[What you should do] All the lines below need retyping exactly, apart from the images.

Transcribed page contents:
============================================================

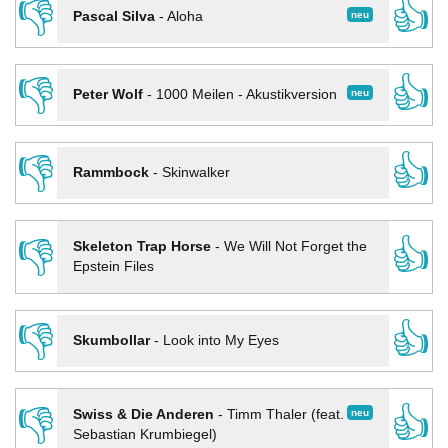
👎
👍
neu
Pascal Silva
-
Aloha
👎
👍
neu
Peter Wolf
-
1000 Meilen - Akustikversion
👎
👍
Rammbock
-
Skinwalker
👎
👍
Skeleton Trap Horse
-
We Will Not Forget the
Epstein Files
👎
👍
Skumbollar
-
Look into My Eyes
👎
👍
neu
Swiss & Die Anderen
-
Timm Thaler (feat.
Sebastian Krumbiegel)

============================================================

[Solution for this exercise]
👎
👍
neu
Pascal Silva
-
Aloha
👎
👍
neu
Peter Wolf
-
1000 Meilen - Akustikversion
👎
👍
Rammbock
-
Skinwalker
👎
👍
Skeleton Trap Horse
-
We Will Not Forget the
Epstein Files
👎
👍
Skumbollar
-
Look into My Eyes
👎
👍
neu
Swiss & Die Anderen
-
Timm Thaler (feat.
Sebastian Krumbiegel)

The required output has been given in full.